Home InternationalBabalanda dément les accusations dans l’affaire de saisie des biens de Kololo

Babalanda dément les accusations dans l’affaire de saisie des biens de Kololo

Ouganda : Ministre dénonce une campagne de diffamation en ligne

Kampala,Ouganda – Une ministre ougandaise a publiquement dénoncé ce qu’elle qualifie de campagne de diffamation orchestrée à son encontre,impliquant de fausses conversations WhatsApp,des enregistrements audio manipulés et des photographies altérées.
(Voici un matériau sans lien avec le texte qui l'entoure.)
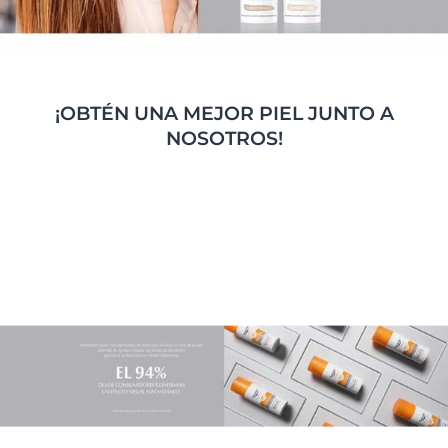
¡OBTÉN UNA MEJOR PIEL JUNTO A
NOSOTROS!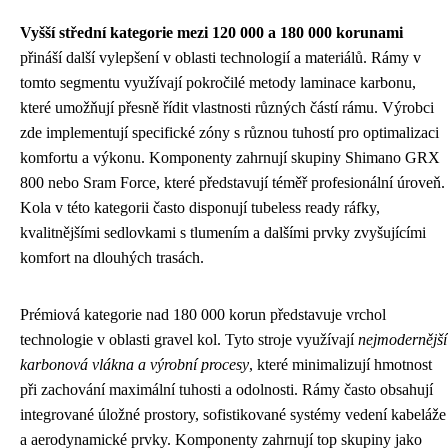
Vyšší střední kategorie mezi 120 000 a 180 000 korunami
přináší další vylepšení v oblasti technologií a materiálů. Rámy v
tomto segmentu využívají pokročilé metody laminace karbonu,
které umožňují přesně řídit vlastnosti různých částí rámu. Výrobci
zde implementují specifické zóny s různou tuhostí pro optimalizaci
komfortu a výkonu. Komponenty zahrnují skupiny Shimano GRX
800 nebo Sram Force, které představují téměř profesionální úroveň.
Kola v této kategorii často disponují tubeless ready ráfky,
kvalitnějšími sedlovkami s tlumením a dalšími prvky zvyšujícími
komfort na dlouhých trasách.
Prémiová kategorie nad 180 000 korun představuje vrchol
technologie v oblasti gravel kol. Tyto stroje využívají
nejmodernější
karbonová vlákna a výrobní procesy
, které minimalizují hmotnost
při zachování maximální tuhosti a odolnosti. Rámy často obsahují
integrované úložné prostory, sofistikované systémy vedení kabeláže
a aerodynamické prvky. Komponenty zahrnují top skupiny jako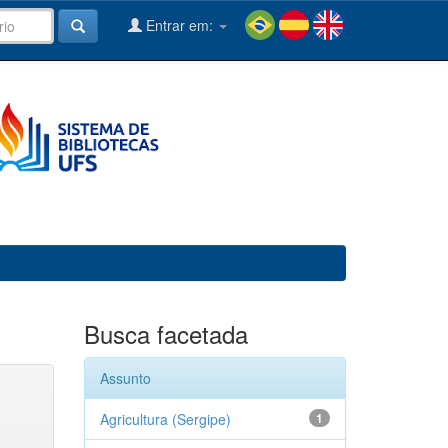
Entrar em:
Busca facetada
Assunto
Agricultura (Sergipe)
1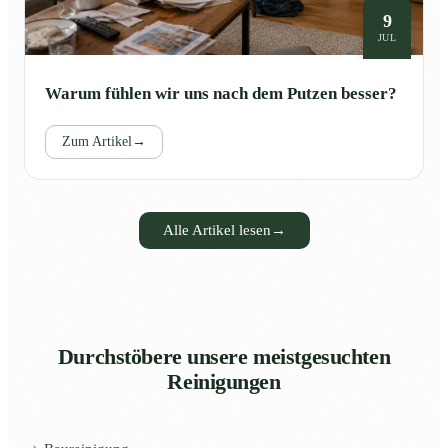
9
JUL
Warum fühlen wir uns nach dem Putzen besser?
Zum Artikel
→
Alle Artikel lesen
→
Durchstöbere unsere meistgesuchten
Reinigungen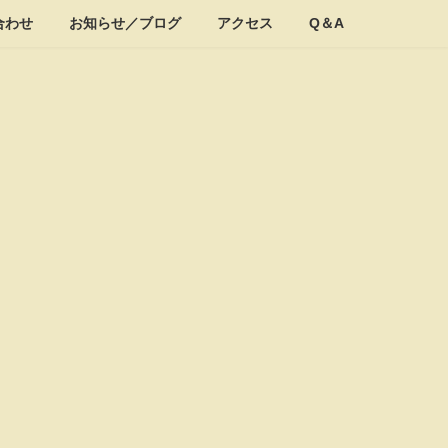
合わせ
お知らせ／ブログ
アクセス
Q＆A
L’objectif, selon ses déclarations, serait de ternir sa réputation et de nuire à sa relation avec la Première Dame Janet Museveni, respectée comme une figure maternelle dans le pays.

La ministre, dont le nom n’a pas été spécifié dans la source originale, affirme que ces actes constituent une tentative délibérée de compromettre sa capacité à exercer ses fonctions constitutionnelles. Elle a spécifiquement mentionné le Dr Ssemugnenyi, sans détailler la nature de ses griefs, et a souligné que tout litige concernant des terres ou des biens doit être porté devant les tribunaux, et non diffusé sur les réseaux sociaux ou dans les tabloïds en ligne.

“Recourir à des campagnes de frottis médiatiques ne démontre que de la mauvaise foi et une intention de scandaliser plutôt que de rechercher la justice”, a-t-elle déclaré.

Elle a annoncé avoir saisi la Commission des communications ougandaise (UCC) pour enquêter sur ces publications et exiger une rétractation immédiate, des excuses publiques et des poursuites judiciaires contre les responsables. La ministre a également appelé les médias à faire preuve de professionnalisme et à vérifier les faits avant de publier des informations.

Contexte et enjeux de la désinformation en Ouganda :

Cet incident s’inscrit dans un contexte plus large de préoccupations croissantes concernant la désinformation et la manipulation de l’data en Ouganda, notamment à l’approche des élections. L’utilisation des réseaux sociaux comme vecteur de diffusion de fausses nouvelles et de campagnes de diffamation est un phénomène mondial, mais elle prend une dimension particulière dans les pays où l’accès à l’information est limité et où la confiance dans les médias traditionnels est faible.

Les autorités ougandaises ont déjà pris des mesures pour réglementer les médias en ligne et lutter contre la désinformation, mais ces mesures ont été critiquées par certains comme étant une atteinte à la liberté d’expression. L’équilibre entre la protection de la réputation des individus et la garantie du droit à l’information reste un défi majeur pour le gouvernement ougandais.

La ministre a réaffirmé son engagement à servir le peuple ougandais et a déclaré qu’elle ne se laisserait pas distraire par ces attaques sans fondement. L’affaire est suivie de près par les observateurs politiques et les défenseurs de la liberté d’expression en Ouganda.